Tom Jones, né enfant illégitime (mais de qui? La question, elle, est légitime mais n'a pas vraiment de réponse totalement satisfaisante...), est élevé par le très digne (et insoupçonnable) Allworthy, le bien nommé. Si Tom a donc une éducation proche de celle d'un lord, il a aussi des opportunités, notamment auprès des dames... C'est donc à une suite d'aventures plaisantes, cocasses, coquines, ribaudes, et j'en passe, que nous invite ce film, de coup de théâtre en renversement de situation.
Tony Richardson a fait partie de ceux qui ont fondé une autre nouvelle vague, Britannique celle-ci, largement dominée par des films sur la classe ouvrière... Jusqu'à ce Tom Jones, qui a non seulement eu un énorme succès, mais a aussi raflé l'Oscar du meilleur film cette année-là! De la vague nouvelle française, Richardson a pris deux choses: d'une part, un refus de la recherche de perfection, afin de laisser respirer son film; d'autre part, il se livre à des petits jeux de narration réjouissants, et s'interdit de s'interdire quoi que ce soit. Il brise avec allégresse le quatrième mur, et ose en permanence improviser...
Richardson, entouré d'acteurs compétents, voire géniaux, a des idées qui vont au-delà de ces quelques transgressions formelles, et a surtout une histoire à raconter. Il se base sur un roman picaresque, un classique de la littérature populaire britannique: Tom Jones, a foundling, de Henry Fielding, est publié en 1749, et comme on s'en doute, c'est un roman haut en couleurs, qui jette le flegme britannique par dessus les orties, sans se priver le moins du monde... Et c'est un film qui vient du pays dont Truffaut, célèbre représentant d'une autre nouvelle vague, a dit un jour qu'il était incompatible avec le cinéma.
...Du reste, le film aussi fait souvent fi des convenances, qui anticipe de quelques années la grande explosion du swinging London.
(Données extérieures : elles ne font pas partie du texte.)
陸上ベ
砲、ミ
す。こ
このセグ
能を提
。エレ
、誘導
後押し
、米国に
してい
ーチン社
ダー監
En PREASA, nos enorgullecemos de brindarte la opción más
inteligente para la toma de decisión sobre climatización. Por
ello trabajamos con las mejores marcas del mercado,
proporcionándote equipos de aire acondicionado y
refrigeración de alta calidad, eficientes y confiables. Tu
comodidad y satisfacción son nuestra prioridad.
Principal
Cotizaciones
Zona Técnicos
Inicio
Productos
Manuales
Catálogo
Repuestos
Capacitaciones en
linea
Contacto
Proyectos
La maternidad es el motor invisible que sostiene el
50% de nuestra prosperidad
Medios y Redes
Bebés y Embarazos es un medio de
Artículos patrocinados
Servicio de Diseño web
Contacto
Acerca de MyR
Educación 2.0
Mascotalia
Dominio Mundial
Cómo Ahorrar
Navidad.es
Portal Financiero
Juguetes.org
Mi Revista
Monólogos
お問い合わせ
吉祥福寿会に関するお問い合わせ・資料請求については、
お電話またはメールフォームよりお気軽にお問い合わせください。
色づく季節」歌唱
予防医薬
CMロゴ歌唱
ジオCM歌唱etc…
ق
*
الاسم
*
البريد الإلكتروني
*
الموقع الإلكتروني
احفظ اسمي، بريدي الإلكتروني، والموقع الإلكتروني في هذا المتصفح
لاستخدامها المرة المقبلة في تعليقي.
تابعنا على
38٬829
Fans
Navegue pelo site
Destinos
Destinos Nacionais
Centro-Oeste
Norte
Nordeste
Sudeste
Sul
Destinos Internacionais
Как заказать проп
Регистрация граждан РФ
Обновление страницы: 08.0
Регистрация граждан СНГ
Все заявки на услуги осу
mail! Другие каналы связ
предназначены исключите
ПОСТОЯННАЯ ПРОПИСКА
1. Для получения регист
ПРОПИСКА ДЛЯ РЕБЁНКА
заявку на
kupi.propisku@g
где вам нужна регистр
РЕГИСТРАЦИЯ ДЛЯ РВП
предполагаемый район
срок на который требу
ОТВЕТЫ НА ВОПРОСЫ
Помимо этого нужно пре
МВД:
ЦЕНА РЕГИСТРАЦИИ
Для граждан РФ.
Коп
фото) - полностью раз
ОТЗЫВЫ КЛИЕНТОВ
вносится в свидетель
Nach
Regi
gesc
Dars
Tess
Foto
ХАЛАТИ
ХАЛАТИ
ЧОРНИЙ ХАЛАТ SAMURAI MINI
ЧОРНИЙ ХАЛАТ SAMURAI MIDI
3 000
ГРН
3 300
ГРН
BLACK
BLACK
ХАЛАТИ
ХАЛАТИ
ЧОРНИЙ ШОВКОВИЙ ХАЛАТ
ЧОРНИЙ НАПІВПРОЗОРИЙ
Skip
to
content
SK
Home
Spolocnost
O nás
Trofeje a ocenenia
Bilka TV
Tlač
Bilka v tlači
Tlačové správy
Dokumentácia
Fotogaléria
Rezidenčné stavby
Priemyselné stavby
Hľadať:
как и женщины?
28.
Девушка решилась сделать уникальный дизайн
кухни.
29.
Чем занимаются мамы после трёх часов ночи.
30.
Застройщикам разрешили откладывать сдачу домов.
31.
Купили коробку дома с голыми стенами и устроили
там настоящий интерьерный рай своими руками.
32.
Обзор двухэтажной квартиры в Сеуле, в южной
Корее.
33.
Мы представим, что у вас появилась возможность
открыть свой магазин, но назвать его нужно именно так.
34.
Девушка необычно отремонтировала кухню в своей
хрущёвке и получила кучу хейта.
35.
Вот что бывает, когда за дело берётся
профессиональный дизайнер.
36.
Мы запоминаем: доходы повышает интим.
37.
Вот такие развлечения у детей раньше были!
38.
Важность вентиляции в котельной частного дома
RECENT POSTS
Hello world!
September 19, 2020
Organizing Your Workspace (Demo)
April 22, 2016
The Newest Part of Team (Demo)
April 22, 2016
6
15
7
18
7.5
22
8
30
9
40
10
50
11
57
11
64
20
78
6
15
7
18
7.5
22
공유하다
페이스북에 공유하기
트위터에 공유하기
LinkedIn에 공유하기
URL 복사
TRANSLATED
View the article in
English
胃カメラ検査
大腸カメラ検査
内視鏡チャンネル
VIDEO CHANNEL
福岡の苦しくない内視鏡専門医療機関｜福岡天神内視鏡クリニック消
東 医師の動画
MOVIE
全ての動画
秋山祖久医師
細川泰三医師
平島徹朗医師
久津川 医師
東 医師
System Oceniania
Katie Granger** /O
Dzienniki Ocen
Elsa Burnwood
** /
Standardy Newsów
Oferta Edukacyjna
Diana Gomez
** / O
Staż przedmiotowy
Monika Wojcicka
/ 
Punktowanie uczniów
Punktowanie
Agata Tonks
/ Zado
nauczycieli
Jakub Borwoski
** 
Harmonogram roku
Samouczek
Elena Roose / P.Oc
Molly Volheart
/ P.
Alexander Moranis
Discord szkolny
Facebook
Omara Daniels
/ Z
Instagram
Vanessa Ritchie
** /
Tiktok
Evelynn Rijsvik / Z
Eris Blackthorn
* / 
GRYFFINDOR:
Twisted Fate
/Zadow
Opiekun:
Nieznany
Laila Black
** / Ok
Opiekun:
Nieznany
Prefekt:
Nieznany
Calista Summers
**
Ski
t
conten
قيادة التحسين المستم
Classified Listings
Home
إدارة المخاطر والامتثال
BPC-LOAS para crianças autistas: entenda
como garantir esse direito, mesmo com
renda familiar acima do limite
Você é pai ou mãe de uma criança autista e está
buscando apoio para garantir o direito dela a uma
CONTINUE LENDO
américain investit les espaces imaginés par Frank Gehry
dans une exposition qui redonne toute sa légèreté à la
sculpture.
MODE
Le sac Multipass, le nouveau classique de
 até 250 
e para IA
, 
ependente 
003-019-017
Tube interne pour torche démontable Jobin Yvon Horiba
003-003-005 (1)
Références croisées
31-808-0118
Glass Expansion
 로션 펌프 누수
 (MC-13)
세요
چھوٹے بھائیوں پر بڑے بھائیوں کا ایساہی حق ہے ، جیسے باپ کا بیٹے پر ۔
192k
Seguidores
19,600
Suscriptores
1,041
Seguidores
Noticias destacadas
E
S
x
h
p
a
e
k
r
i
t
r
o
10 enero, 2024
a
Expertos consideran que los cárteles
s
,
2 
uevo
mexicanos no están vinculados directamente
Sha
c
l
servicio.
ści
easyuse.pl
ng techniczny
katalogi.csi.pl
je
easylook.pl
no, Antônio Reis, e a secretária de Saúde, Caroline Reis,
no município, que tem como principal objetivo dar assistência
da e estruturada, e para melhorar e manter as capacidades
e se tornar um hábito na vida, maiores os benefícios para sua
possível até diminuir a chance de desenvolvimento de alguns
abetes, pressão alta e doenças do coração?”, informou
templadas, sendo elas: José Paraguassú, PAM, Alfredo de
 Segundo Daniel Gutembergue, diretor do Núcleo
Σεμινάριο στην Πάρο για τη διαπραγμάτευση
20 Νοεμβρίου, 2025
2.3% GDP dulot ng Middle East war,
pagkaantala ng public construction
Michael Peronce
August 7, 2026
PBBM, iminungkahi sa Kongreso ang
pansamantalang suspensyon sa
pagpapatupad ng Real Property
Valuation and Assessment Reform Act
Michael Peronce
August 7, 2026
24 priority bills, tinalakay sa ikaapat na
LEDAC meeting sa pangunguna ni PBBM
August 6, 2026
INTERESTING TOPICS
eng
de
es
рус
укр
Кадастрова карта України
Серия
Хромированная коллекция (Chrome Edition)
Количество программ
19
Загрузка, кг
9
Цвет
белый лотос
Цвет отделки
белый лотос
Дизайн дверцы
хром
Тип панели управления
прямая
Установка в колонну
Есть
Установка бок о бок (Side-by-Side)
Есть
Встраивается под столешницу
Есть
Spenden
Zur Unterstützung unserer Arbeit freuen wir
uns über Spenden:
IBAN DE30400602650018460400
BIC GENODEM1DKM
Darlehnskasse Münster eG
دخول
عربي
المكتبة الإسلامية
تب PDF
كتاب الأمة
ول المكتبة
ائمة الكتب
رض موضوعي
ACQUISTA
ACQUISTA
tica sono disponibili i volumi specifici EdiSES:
Tony Richardson et son casting se livrent à une petite révolution qui a le bon goût de savoir occasionnellement s'arrêter («par respect des bonnes mœurs et de notre censeur», nous dit clairement la voix off) et donc pourra être entendu jusqu'au bout, sans crainte de dame Anastasie. Mais ce qu'il nous raconte est finalement l'inéluctabilité d'une révolution des mœurs, et bien sûr de la libéralisation sexuelle qui allait venir. L'introduction du film est un film muet, avec intertitres, les personnages nous parlent parfois, nous regardent souvent, les arrêts sur image appuyés sont légion: c'est raconté d'une façon hilarante, interprété par Albert Finney, Susannah York, Hugh Griffith (parfois tellement saoul sur le tournage qu'il a fourni des cascades involontaires), Jack McGowran, Joan Greenwood et David Warner... bref: j'en redemande.